‘I’m better than Andy McNabb!’ says SAS veteran turned author Ant Middleton

SAS veteran Ant Middleton has joked about being a better author than his colleague Andy McNab.

Asked if he was the new Andy McNabb as he spoke about his new book Red Mist, he told GB News: “Oh, I’m better than Andy McNab!

“What I love doing with my fiction is merging the two worlds, non-fiction and fiction. There are only certain things I can say throughout my life experience in my non-fiction, but in my fiction, again and it is fiction, I can talk about my life experiences, and where I’ve been.

“I can tell you about the locations that I’ve been to, and ultimately give a twist on my character. The character Mallory in the book is very much an alter ego of myself, shall we say.

“It’s a good chance to not only express my feelings and myself, but also my life experiences in real time.”

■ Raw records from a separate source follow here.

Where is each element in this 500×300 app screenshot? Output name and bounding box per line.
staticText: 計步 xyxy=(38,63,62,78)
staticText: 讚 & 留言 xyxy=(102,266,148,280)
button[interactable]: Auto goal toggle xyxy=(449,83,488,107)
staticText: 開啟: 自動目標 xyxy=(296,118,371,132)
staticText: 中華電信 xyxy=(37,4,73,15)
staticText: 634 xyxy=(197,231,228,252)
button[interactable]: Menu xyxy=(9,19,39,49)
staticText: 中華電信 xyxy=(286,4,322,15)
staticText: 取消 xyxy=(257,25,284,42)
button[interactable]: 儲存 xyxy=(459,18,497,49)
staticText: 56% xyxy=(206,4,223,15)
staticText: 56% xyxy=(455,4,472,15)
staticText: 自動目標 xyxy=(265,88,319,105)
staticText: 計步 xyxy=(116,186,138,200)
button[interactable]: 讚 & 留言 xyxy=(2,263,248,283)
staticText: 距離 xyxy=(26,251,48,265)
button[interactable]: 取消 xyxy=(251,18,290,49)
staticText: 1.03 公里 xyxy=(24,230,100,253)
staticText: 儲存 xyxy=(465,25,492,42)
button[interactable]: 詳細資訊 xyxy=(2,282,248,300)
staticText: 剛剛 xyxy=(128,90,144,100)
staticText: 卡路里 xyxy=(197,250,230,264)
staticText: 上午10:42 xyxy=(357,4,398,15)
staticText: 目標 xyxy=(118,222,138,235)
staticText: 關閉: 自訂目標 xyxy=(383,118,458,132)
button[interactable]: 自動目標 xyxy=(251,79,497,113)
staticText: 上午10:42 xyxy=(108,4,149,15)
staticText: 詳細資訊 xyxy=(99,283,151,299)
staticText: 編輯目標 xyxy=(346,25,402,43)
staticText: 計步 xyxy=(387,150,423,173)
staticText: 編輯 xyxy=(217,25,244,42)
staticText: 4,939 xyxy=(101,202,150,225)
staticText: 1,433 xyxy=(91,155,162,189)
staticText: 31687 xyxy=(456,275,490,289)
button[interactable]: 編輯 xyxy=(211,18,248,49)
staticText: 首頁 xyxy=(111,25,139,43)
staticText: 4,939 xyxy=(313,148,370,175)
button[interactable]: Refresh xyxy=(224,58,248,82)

In an interview with Andrew Pierce and Isabel Webster on GB News, he said: “I’ve done this sort of hardcore soldiering routine. I enjoyed soldiering. I’ve done, like I said, the Marines, the powers, the Special Forces, the sniping world, which is sort of like an elite unit of the elite.

“I just enjoyed being out there getting dirty and really getting into the nitty gritty of modern-day warfare, shall we say?

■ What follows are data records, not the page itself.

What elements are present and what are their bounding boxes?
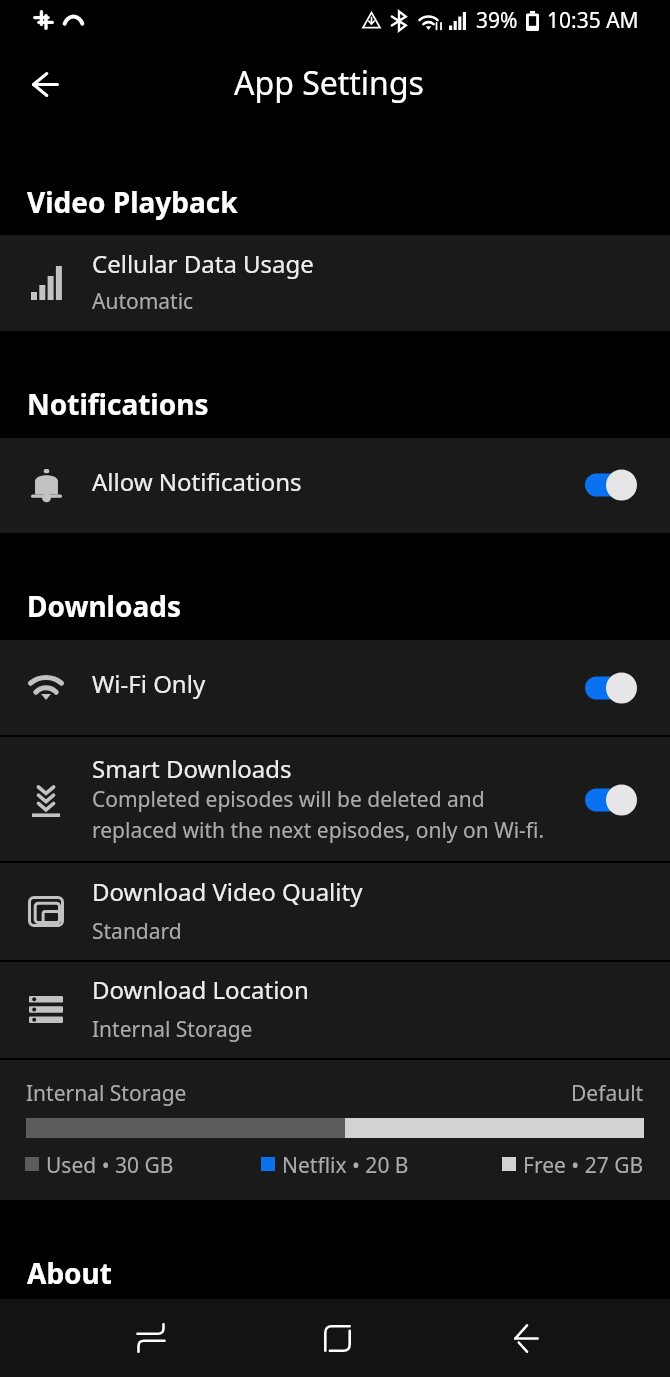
button[interactable]: Download Video Quality [0, 863, 670, 960]
staticText: Default [571, 1079, 644, 1108]
button[interactable]: Download Location [0, 962, 670, 1058]
button[interactable]: Back [16, 55, 74, 113]
staticText: 10:35 AM [547, 6, 639, 35]
staticText: About [27, 1254, 112, 1292]
button[interactable]: Home [244, 1299, 431, 1377]
staticText: Automatic [92, 287, 194, 316]
staticText: 39% [476, 6, 518, 35]
button[interactable]: Allow Notifications [0, 438, 670, 533]
staticText: Standard [92, 917, 182, 946]
staticText: Completed episodes will be deleted and r… [92, 785, 545, 844]
button[interactable]: Cellular Data Usage [0, 235, 670, 331]
staticText: Notifications [27, 385, 209, 423]
button[interactable]: Smart Downloads [0, 737, 670, 861]
staticText: Internal Storage [26, 1079, 187, 1108]
button[interactable]: Back [431, 1299, 621, 1377]
button[interactable]: Toggle [585, 467, 637, 503]
button[interactable]: Wi-Fi Only [0, 640, 670, 735]
staticText: Internal Storage [92, 1015, 253, 1044]
staticText: Download Video Quality [92, 875, 363, 908]
staticText: Wi-Fi Only [92, 667, 206, 700]
button[interactable]: Recents [57, 1299, 244, 1377]
button[interactable]: Toggle [585, 782, 637, 818]
staticText: App Settings [234, 61, 424, 105]
staticText: Cellular Data Usage [92, 247, 314, 280]
staticText: Netflix • 20 B [282, 1151, 409, 1177]
staticText: Video Playback [27, 183, 238, 221]
staticText: Smart Downloads [92, 752, 292, 785]
staticText: Downloads [27, 587, 181, 625]
staticText: Used • 30 GB [46, 1151, 174, 1177]
staticText: Free • 27 GB [523, 1151, 644, 1177]
button[interactable]: Toggle [585, 670, 637, 706]
staticText: Allow Notifications [92, 465, 302, 498]
staticText: Download Location [92, 973, 309, 1006]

“It really interests me and that’s what’s so good about my books now, as I can take that which interests lots of people out there and almost put it into a lifetime sort of documentary or into an archive, shall we say, where people can pick it up and go?”

Asked if he had a ruthless streak, he said: “Yeah, I think but this is what I say about the book. We all have a bit of Mallory in us.

“We all got that little you know that beast inside us that wants to come out and that needs to come out and it’s just how you exercise that, how you how you release that.

“So, for me now it is with my TV shows…we have everything that I do whether it’s climbing mountains, but even writing books now.

“It really releases that beast…it sort of exercises my demons in letting that out.”

Asked if he chose the name Mallory in honour of the British mountaineer who died climbing Mount Everest, he said: “That’s where it came because I’ve climbed Everest – it was a tough, tough climb. And Mallory was just a great name.

“I believe that Mallory was the first to summit…I know that just being at that peak, he would have in my eyes summited. So he wouldn’t have just come down, he would have got that summit fever, which we all get.

“Now I just recently got on K2, I have just recently climbed K2 as well, so from my experience, and from what I’ve been through, I think Mallory was the first to summit Mount Everest and I thought to myself, what a great character to insert into my books.”

On the title of his book, he said: “Anger is a weapon. And if used correctly, it’s a very, very useful weapon for protecting not only the country but for the people in the country.

“Sometimes we lose our cool, we make mistakes, and that just shows that we’re human, that we can be trained to a certain level where we control our anger to a certain extent where you’re on that line, and sometimes we overstep it and I’ve overstepped it a couple of times…

“So, as long as you’re learning along the way, which I do, which I have done, then this is why I love sort of mentoring people now and showing them how it’s how it’s done through my actions.”

He added: “I do believe that there’s a time and place to let your emotions out. You must control your emotions at all times.

“It’s like anger, anger is an emotion but that doesn’t mean that you can go in hitting everyone when you feel like it. You have to control that emotion and it’s exactly the same with sadness, with empathy, whatever it may be.

“Control your emotions, because if not people will take advantage of them.”